劇中には多くのアイヌ語が飛び交っており、学ぶところの多い作品です。カムイはアイヌ語で神様、ゴールデンは、二人が冒険するきっかけとなった砂金を示しています。
アイヌと英雄
部隊は小樽、主人公は日露戦争の英雄・杉元佐一(すぎもとさいち)といいます。そしてヒロインのアイヌの女の子がアリシパといいます。杉元は、ゴールドラッシュがすぎた季節に戦争から戻って来て、砂金掘りに苦戦していたのですが、熊に襲われ、それを救ったのがアリシパさんでした。

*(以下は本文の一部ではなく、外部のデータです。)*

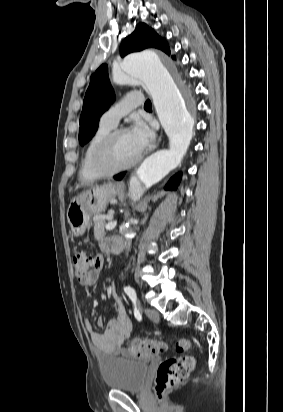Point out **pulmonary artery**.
Returning a JSON list of instances; mask_svg holds the SVG:
<instances>
[{"label": "pulmonary artery", "mask_w": 283, "mask_h": 412, "mask_svg": "<svg viewBox=\"0 0 283 412\" xmlns=\"http://www.w3.org/2000/svg\"><path fill=\"white\" fill-rule=\"evenodd\" d=\"M144 102L145 100L142 94L129 93L102 114L100 123L114 128L123 116L129 113L133 108L142 105Z\"/></svg>", "instance_id": "1"}]
</instances>
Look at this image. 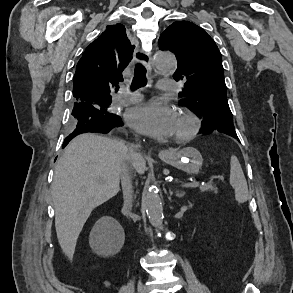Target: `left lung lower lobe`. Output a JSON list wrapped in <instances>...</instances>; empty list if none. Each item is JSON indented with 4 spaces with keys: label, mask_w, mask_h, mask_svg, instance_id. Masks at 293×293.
<instances>
[{
    "label": "left lung lower lobe",
    "mask_w": 293,
    "mask_h": 293,
    "mask_svg": "<svg viewBox=\"0 0 293 293\" xmlns=\"http://www.w3.org/2000/svg\"><path fill=\"white\" fill-rule=\"evenodd\" d=\"M202 132H203V133H207V131H206L205 129H203ZM223 133H226V134H228V135H230V136L236 138V139L239 141V138H238V136H237V134H236V131H233V130H226V131L223 132Z\"/></svg>",
    "instance_id": "0a47b994"
}]
</instances>
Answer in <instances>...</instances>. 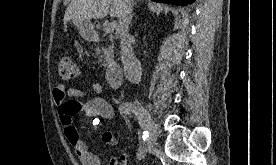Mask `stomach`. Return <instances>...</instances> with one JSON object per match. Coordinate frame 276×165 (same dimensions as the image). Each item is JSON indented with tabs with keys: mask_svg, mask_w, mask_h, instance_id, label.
I'll return each instance as SVG.
<instances>
[{
	"mask_svg": "<svg viewBox=\"0 0 276 165\" xmlns=\"http://www.w3.org/2000/svg\"><path fill=\"white\" fill-rule=\"evenodd\" d=\"M72 22L79 29V33L81 34V36L85 40L92 41L95 38L96 32H95L94 27H93V25H92V23H91L90 20H87V19H84V20L76 19V20H72Z\"/></svg>",
	"mask_w": 276,
	"mask_h": 165,
	"instance_id": "0dacf381",
	"label": "stomach"
}]
</instances>
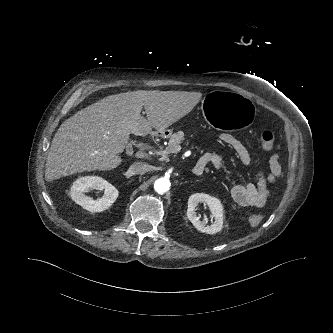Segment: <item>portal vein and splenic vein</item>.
Masks as SVG:
<instances>
[{"label":"portal vein and splenic vein","instance_id":"1","mask_svg":"<svg viewBox=\"0 0 333 333\" xmlns=\"http://www.w3.org/2000/svg\"><path fill=\"white\" fill-rule=\"evenodd\" d=\"M149 154H157V155H161L163 157H165L167 155L166 151H159V152H154L153 150H149L148 151Z\"/></svg>","mask_w":333,"mask_h":333}]
</instances>
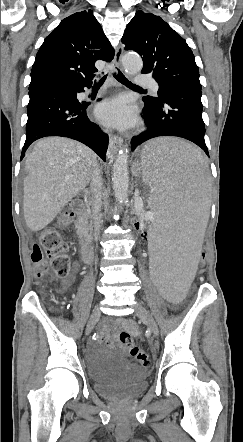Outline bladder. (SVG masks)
Wrapping results in <instances>:
<instances>
[{
    "instance_id": "obj_1",
    "label": "bladder",
    "mask_w": 243,
    "mask_h": 442,
    "mask_svg": "<svg viewBox=\"0 0 243 442\" xmlns=\"http://www.w3.org/2000/svg\"><path fill=\"white\" fill-rule=\"evenodd\" d=\"M87 372L95 391L110 400L135 398L147 387V370L125 359L93 354L87 362Z\"/></svg>"
}]
</instances>
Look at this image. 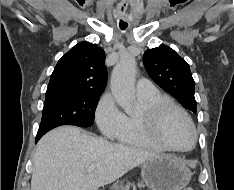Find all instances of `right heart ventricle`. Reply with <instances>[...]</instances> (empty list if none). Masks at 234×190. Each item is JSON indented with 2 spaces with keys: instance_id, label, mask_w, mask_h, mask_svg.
Listing matches in <instances>:
<instances>
[{
  "instance_id": "1",
  "label": "right heart ventricle",
  "mask_w": 234,
  "mask_h": 190,
  "mask_svg": "<svg viewBox=\"0 0 234 190\" xmlns=\"http://www.w3.org/2000/svg\"><path fill=\"white\" fill-rule=\"evenodd\" d=\"M141 110L137 114H128L124 116L123 125L117 134V140L127 146L149 149V150H163L150 135L141 113L147 110L155 103L162 100H170L167 96L156 91L148 95H137Z\"/></svg>"
}]
</instances>
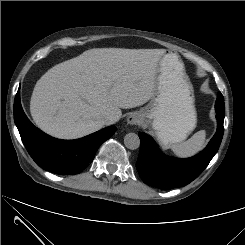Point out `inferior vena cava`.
<instances>
[{
  "mask_svg": "<svg viewBox=\"0 0 245 245\" xmlns=\"http://www.w3.org/2000/svg\"><path fill=\"white\" fill-rule=\"evenodd\" d=\"M120 119V116L116 115V114H107L104 117V121L106 124H113L115 122H117Z\"/></svg>",
  "mask_w": 245,
  "mask_h": 245,
  "instance_id": "1",
  "label": "inferior vena cava"
}]
</instances>
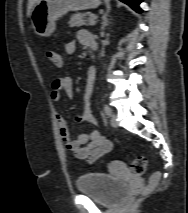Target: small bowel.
Returning <instances> with one entry per match:
<instances>
[{
    "label": "small bowel",
    "instance_id": "obj_1",
    "mask_svg": "<svg viewBox=\"0 0 188 213\" xmlns=\"http://www.w3.org/2000/svg\"><path fill=\"white\" fill-rule=\"evenodd\" d=\"M91 40H94V37L88 31L82 30L78 33V41L82 45L90 46ZM76 48L77 42L70 41L65 45V52L67 55H73ZM51 62L56 66H61L63 64L60 55L59 61L51 60ZM91 72H94L96 75L94 67L88 69L89 82L92 81L89 76ZM61 91L65 92L68 97L73 96L74 88L70 77H62L53 81L50 99L53 102H59L61 100ZM55 118L59 126L61 140L66 150L71 152L75 158L87 161L88 163H94L112 150L113 143L98 130H91L80 134L75 139H71L62 113L56 112ZM76 121L79 123L86 122L93 126L97 125V120L91 112L89 97H86L84 111L76 117Z\"/></svg>",
    "mask_w": 188,
    "mask_h": 213
}]
</instances>
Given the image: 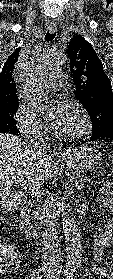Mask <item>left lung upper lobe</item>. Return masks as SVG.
Wrapping results in <instances>:
<instances>
[{"label": "left lung upper lobe", "instance_id": "left-lung-upper-lobe-1", "mask_svg": "<svg viewBox=\"0 0 113 279\" xmlns=\"http://www.w3.org/2000/svg\"><path fill=\"white\" fill-rule=\"evenodd\" d=\"M67 52L76 86L75 96L90 116L92 134L113 129V93L101 60L80 35L73 37Z\"/></svg>", "mask_w": 113, "mask_h": 279}]
</instances>
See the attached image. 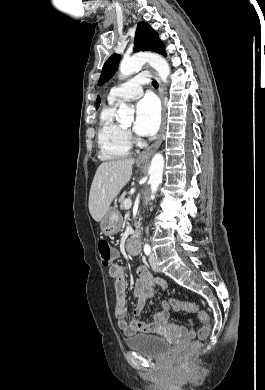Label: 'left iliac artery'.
I'll list each match as a JSON object with an SVG mask.
<instances>
[{"label":"left iliac artery","instance_id":"44dca946","mask_svg":"<svg viewBox=\"0 0 265 390\" xmlns=\"http://www.w3.org/2000/svg\"><path fill=\"white\" fill-rule=\"evenodd\" d=\"M144 252H145L146 255H150L151 248H150V246L148 244H146L144 246Z\"/></svg>","mask_w":265,"mask_h":390}]
</instances>
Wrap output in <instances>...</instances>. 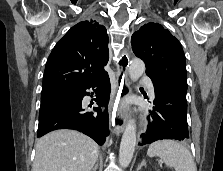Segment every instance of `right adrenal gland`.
Returning a JSON list of instances; mask_svg holds the SVG:
<instances>
[{"mask_svg":"<svg viewBox=\"0 0 223 171\" xmlns=\"http://www.w3.org/2000/svg\"><path fill=\"white\" fill-rule=\"evenodd\" d=\"M97 168H98V161H97V163L95 164L94 168H92L91 171H97Z\"/></svg>","mask_w":223,"mask_h":171,"instance_id":"1","label":"right adrenal gland"}]
</instances>
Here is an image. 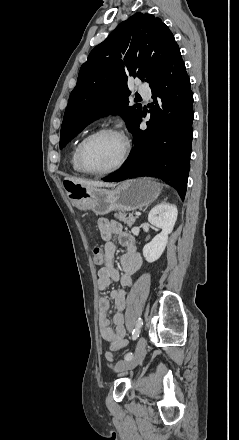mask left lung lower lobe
Here are the masks:
<instances>
[{
  "label": "left lung lower lobe",
  "instance_id": "1",
  "mask_svg": "<svg viewBox=\"0 0 239 440\" xmlns=\"http://www.w3.org/2000/svg\"><path fill=\"white\" fill-rule=\"evenodd\" d=\"M152 90L151 119L147 129L139 130L144 114L130 130L134 138L128 162L116 174L103 178L107 182L127 178L154 176L177 185L185 197L190 169L193 93L178 45H174L160 74L149 83ZM160 98L158 104L157 98Z\"/></svg>",
  "mask_w": 239,
  "mask_h": 440
}]
</instances>
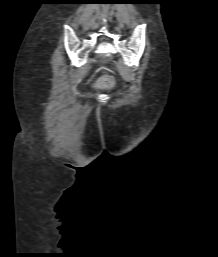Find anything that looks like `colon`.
<instances>
[{
	"mask_svg": "<svg viewBox=\"0 0 218 257\" xmlns=\"http://www.w3.org/2000/svg\"><path fill=\"white\" fill-rule=\"evenodd\" d=\"M100 83H101V85H103V86H110V85H112L113 80H112V78H110V77H105V78H103V79L100 81Z\"/></svg>",
	"mask_w": 218,
	"mask_h": 257,
	"instance_id": "1",
	"label": "colon"
}]
</instances>
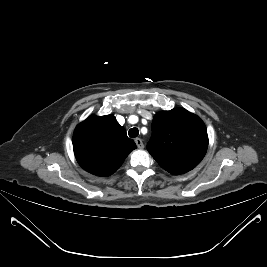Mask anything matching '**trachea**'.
<instances>
[{
    "label": "trachea",
    "instance_id": "obj_1",
    "mask_svg": "<svg viewBox=\"0 0 267 267\" xmlns=\"http://www.w3.org/2000/svg\"><path fill=\"white\" fill-rule=\"evenodd\" d=\"M138 134H139V130H138V128H136V127L131 128V129L129 130V132H128V135H129V137H131V138H135V137H137Z\"/></svg>",
    "mask_w": 267,
    "mask_h": 267
}]
</instances>
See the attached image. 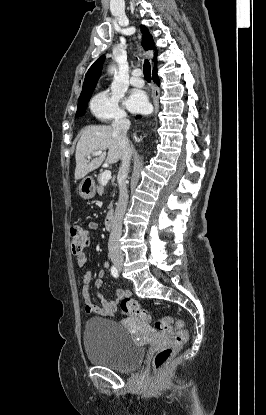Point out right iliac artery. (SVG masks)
Here are the masks:
<instances>
[{"mask_svg":"<svg viewBox=\"0 0 266 415\" xmlns=\"http://www.w3.org/2000/svg\"><path fill=\"white\" fill-rule=\"evenodd\" d=\"M111 274H112V276H113V277H115V278H117V277L119 276V274H118V270H117V268H116V267H114V266H112V267H111Z\"/></svg>","mask_w":266,"mask_h":415,"instance_id":"obj_1","label":"right iliac artery"}]
</instances>
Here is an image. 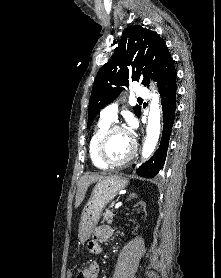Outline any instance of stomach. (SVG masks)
Listing matches in <instances>:
<instances>
[{"label": "stomach", "instance_id": "0dacf381", "mask_svg": "<svg viewBox=\"0 0 221 278\" xmlns=\"http://www.w3.org/2000/svg\"><path fill=\"white\" fill-rule=\"evenodd\" d=\"M127 185L128 180L119 175H110L97 182L81 214L78 229V238L81 243H85L91 237L103 209Z\"/></svg>", "mask_w": 221, "mask_h": 278}]
</instances>
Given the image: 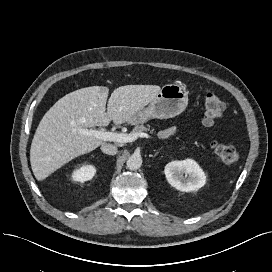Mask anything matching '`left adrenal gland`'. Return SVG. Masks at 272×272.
<instances>
[{
	"mask_svg": "<svg viewBox=\"0 0 272 272\" xmlns=\"http://www.w3.org/2000/svg\"><path fill=\"white\" fill-rule=\"evenodd\" d=\"M158 153H159V152H156V153L154 154V157H155V156H157V155H158Z\"/></svg>",
	"mask_w": 272,
	"mask_h": 272,
	"instance_id": "left-adrenal-gland-1",
	"label": "left adrenal gland"
}]
</instances>
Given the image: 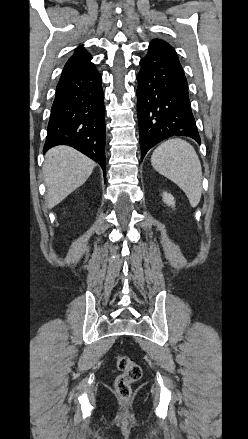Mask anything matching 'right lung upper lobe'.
Returning a JSON list of instances; mask_svg holds the SVG:
<instances>
[{"label": "right lung upper lobe", "instance_id": "obj_1", "mask_svg": "<svg viewBox=\"0 0 248 439\" xmlns=\"http://www.w3.org/2000/svg\"><path fill=\"white\" fill-rule=\"evenodd\" d=\"M91 59L92 56L84 50L82 46H79L75 49L73 56L65 64L60 79L75 74L92 65Z\"/></svg>", "mask_w": 248, "mask_h": 439}]
</instances>
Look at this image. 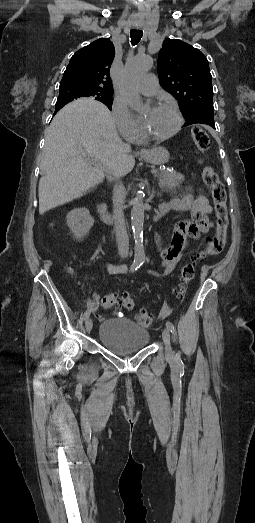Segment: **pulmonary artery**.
Segmentation results:
<instances>
[{
  "label": "pulmonary artery",
  "instance_id": "1",
  "mask_svg": "<svg viewBox=\"0 0 255 523\" xmlns=\"http://www.w3.org/2000/svg\"><path fill=\"white\" fill-rule=\"evenodd\" d=\"M156 74L154 72H149L143 79L139 82L138 88L140 92H143L147 96L152 94L158 95L161 92L160 87H158L157 82L155 81Z\"/></svg>",
  "mask_w": 255,
  "mask_h": 523
}]
</instances>
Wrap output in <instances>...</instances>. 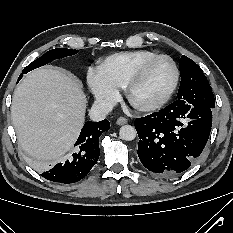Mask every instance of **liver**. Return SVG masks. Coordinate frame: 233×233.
<instances>
[{
  "mask_svg": "<svg viewBox=\"0 0 233 233\" xmlns=\"http://www.w3.org/2000/svg\"><path fill=\"white\" fill-rule=\"evenodd\" d=\"M86 98L82 86L67 72L39 68L14 91L11 117L22 149L38 161L61 158L84 123Z\"/></svg>",
  "mask_w": 233,
  "mask_h": 233,
  "instance_id": "obj_1",
  "label": "liver"
}]
</instances>
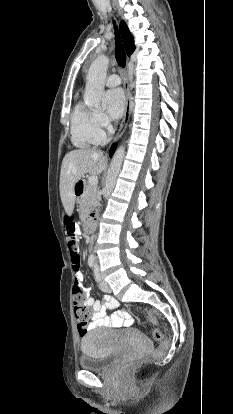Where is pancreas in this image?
Here are the masks:
<instances>
[{"label":"pancreas","mask_w":233,"mask_h":414,"mask_svg":"<svg viewBox=\"0 0 233 414\" xmlns=\"http://www.w3.org/2000/svg\"><path fill=\"white\" fill-rule=\"evenodd\" d=\"M79 213L80 218L84 219L90 213L91 209L98 203L96 197V185L85 183L83 195L79 199Z\"/></svg>","instance_id":"1"}]
</instances>
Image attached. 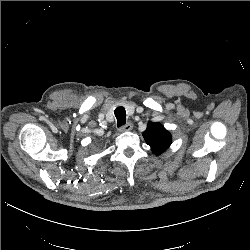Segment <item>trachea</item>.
Listing matches in <instances>:
<instances>
[{"label":"trachea","instance_id":"obj_1","mask_svg":"<svg viewBox=\"0 0 250 250\" xmlns=\"http://www.w3.org/2000/svg\"><path fill=\"white\" fill-rule=\"evenodd\" d=\"M117 119V126L121 127L126 123V111L123 107H117L114 111Z\"/></svg>","mask_w":250,"mask_h":250}]
</instances>
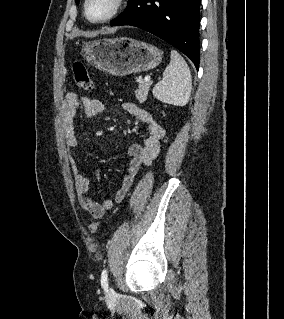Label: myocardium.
Masks as SVG:
<instances>
[{
	"mask_svg": "<svg viewBox=\"0 0 284 319\" xmlns=\"http://www.w3.org/2000/svg\"><path fill=\"white\" fill-rule=\"evenodd\" d=\"M89 2H90V0L84 1L83 13H84L85 18L92 24H103V23H107V22L111 21L112 19H114L116 16H118L120 14V12L123 10V8L126 4V0H114L111 11L104 18L96 20V19H92L88 14Z\"/></svg>",
	"mask_w": 284,
	"mask_h": 319,
	"instance_id": "1",
	"label": "myocardium"
}]
</instances>
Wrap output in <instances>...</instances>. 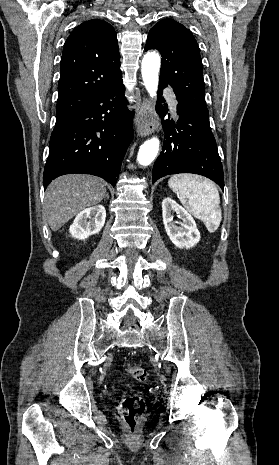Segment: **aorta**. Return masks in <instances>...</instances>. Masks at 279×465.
Returning <instances> with one entry per match:
<instances>
[{"instance_id":"1","label":"aorta","mask_w":279,"mask_h":465,"mask_svg":"<svg viewBox=\"0 0 279 465\" xmlns=\"http://www.w3.org/2000/svg\"><path fill=\"white\" fill-rule=\"evenodd\" d=\"M161 65L160 56L155 52L147 53L142 59L141 72L146 90L151 97L156 96L158 88V75ZM160 141L157 137H152L144 142L140 147L137 160L140 165L148 166L157 156Z\"/></svg>"}]
</instances>
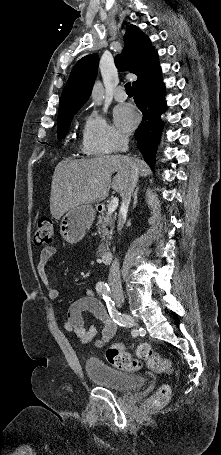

佐一は「かつて、大量の金を所有していたアイヌの氏族を皆殺しにし、金塊を奪った男が刑務所にいる」という話を聞きます。更に「金塊のありかは同じ刑務所の24人の囚人に刺青でほった地図を繋ぎ合わせると見えてくるらしい」と聞きます。
囚人たちは次々に出所します。実はアリシパの父親も刺青をほった男に襲撃され命を奪われたアイヌの氏族だったことが判明し、二人は共通の目的のために北海道を冒険することになります。
アイヌの逞しさを体現する少女
劇画的タッチが圧倒的なこの作品、アイヌ民族を題材にした作品であるため、もう少し文化交流的な志向の強い物語かと思いきや、いきなり序盤から杉元が暴れまわります。そして意外にもアイヌの少女、アリシパさんが肉食系、いやむしろ杉元が引くくらい命や罠に関してシビアな一面を見せます。
佐一に金塊と囚人の話を吹き込んだその人物が既に24人の囚人の一人だったことが判明し、その男の皮だけを剥いだ刺青人皮(いれずみにんぴ)をしまい旅に出る二人は正規軍や新選組を含む色々な敵対勢力と熊などの自然の脅威と向き合って成長していくのでした。
まとめ
第一話から壮絶なストーリー展開に心を奪われました。アイヌに伝わる伝承、日常で利用される実践的狩猟能力、どれをとっても新鮮で飽きのこないストーリーです。
アイヌの埋蔵金を奪って皆殺しにした男は「のっぺらぼう」と呼ばれていますが、杉元佐一という人間も特徴は、歴戦の証として体に刻まれた名誉の勲章だけで性格がピンとこないというか、のっぺらな闘争心の塊なのです。それでもアリシパさんとの交流の中で、アリシパさんにつられるように人間らしさを見せるところがこの作品を盛り立てて躍動感を表現しているポイントなのだと思います。第二話にも注目です。